*Your task:*
The expected answer is the data below, printed verbatim without its pictures.
(Excerpted data Opens)
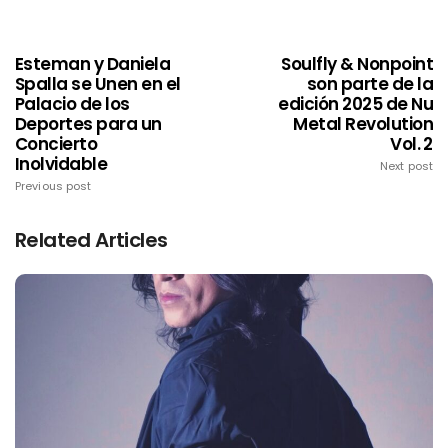
Esteman y Daniela
Soulfly & Nonpoint
Spalla se Unen en el
son parte de la
Palacio de los
edición 2025 de Nu
Deportes para un
Metal Revolution
Concierto
Vol. 2
Inolvidable
Next post
Previous post
Related Articles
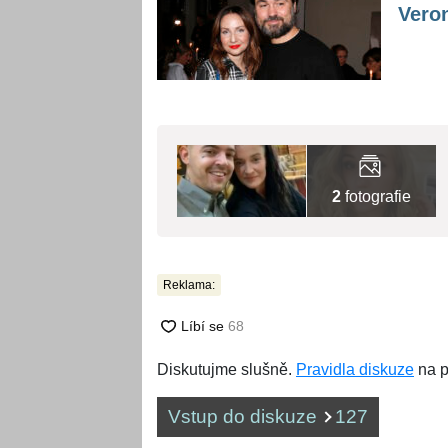
Vero
2
fotografie
Reklama:
Diskutujme slušně.
Pravidla diskuze
na p
Vstup do diskuze
127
(Excerpted data Closes)
*Response:*
Esteman y Daniela
Soulfly & Nonpoint
Spalla se Unen en el
son parte de la
Palacio de los
edición 2025 de Nu
Deportes para un
Metal Revolution
Concierto
Vol. 2
Inolvidable
Next post
Previous post
Related Articles
Vero
2
fotografie
Reklama:
Diskutujme slušně.
Pravidla diskuze
na p
Vstup do diskuze
127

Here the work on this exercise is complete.